• _PROBLEM TO WORK ON_
Examine the data line by line and report how many lines include the word "init", with no additional output.

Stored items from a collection
● ● ● ● ● ● ●

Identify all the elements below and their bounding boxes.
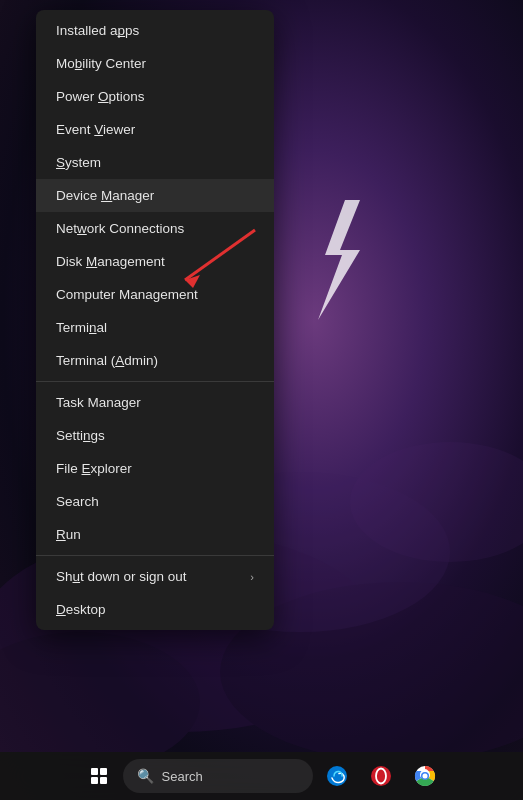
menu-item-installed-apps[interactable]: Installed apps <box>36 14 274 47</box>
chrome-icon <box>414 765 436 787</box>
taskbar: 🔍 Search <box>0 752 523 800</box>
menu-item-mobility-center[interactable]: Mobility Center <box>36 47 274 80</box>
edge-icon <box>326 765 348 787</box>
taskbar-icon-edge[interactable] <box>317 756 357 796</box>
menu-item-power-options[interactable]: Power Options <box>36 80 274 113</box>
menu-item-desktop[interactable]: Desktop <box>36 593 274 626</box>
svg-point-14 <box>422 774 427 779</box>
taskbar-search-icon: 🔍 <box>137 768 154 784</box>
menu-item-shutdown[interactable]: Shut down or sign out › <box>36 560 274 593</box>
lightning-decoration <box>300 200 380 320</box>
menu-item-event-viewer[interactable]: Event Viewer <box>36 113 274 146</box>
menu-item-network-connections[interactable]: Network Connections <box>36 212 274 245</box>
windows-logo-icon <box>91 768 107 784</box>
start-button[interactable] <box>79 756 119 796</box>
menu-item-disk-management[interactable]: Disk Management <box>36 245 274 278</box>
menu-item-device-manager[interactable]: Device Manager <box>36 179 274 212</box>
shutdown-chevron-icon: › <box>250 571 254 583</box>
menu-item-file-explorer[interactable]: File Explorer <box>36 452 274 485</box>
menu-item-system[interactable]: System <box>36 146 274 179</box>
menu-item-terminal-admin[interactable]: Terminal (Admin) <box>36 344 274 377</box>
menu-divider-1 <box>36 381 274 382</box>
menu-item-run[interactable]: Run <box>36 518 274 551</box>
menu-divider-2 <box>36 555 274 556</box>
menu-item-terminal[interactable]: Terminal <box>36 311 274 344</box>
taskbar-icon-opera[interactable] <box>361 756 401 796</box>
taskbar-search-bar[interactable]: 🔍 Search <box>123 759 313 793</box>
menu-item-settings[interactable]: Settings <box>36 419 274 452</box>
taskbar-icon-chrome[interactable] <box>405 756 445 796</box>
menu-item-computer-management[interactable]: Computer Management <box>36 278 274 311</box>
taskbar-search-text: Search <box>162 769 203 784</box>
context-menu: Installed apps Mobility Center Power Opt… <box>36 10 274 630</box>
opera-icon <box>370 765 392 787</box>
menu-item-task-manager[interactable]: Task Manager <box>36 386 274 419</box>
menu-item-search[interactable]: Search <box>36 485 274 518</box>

● ● ● ● ● ● ●

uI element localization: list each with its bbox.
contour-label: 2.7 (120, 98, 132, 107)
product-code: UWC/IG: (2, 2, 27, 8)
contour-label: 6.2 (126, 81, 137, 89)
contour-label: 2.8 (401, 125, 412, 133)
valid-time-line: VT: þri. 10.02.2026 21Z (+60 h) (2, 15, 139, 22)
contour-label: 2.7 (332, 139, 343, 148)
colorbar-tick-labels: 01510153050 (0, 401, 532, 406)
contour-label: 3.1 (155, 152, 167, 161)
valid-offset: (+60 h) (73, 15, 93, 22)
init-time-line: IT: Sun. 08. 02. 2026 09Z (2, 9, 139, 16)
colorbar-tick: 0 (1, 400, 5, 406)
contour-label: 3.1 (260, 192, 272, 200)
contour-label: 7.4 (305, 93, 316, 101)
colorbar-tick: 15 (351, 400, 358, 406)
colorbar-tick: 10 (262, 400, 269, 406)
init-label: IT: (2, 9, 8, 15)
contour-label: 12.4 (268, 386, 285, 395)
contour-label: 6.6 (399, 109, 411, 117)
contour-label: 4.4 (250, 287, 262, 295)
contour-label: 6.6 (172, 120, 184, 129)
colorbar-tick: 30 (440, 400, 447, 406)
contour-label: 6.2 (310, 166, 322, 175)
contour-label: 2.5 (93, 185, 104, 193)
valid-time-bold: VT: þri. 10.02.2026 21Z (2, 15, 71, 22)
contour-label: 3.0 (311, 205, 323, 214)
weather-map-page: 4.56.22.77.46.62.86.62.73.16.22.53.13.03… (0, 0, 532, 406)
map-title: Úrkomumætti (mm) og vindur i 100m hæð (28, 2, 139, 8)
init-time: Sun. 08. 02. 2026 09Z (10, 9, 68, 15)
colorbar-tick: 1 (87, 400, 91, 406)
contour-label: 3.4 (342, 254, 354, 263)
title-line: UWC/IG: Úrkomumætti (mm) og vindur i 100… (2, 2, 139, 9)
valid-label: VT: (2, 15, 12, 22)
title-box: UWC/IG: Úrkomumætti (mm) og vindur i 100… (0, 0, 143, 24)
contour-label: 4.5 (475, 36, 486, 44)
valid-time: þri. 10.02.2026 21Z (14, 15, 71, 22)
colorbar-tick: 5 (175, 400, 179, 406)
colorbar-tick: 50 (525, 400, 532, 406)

● ● ● ● ● ● ●

• _ANSWER SPACE_
3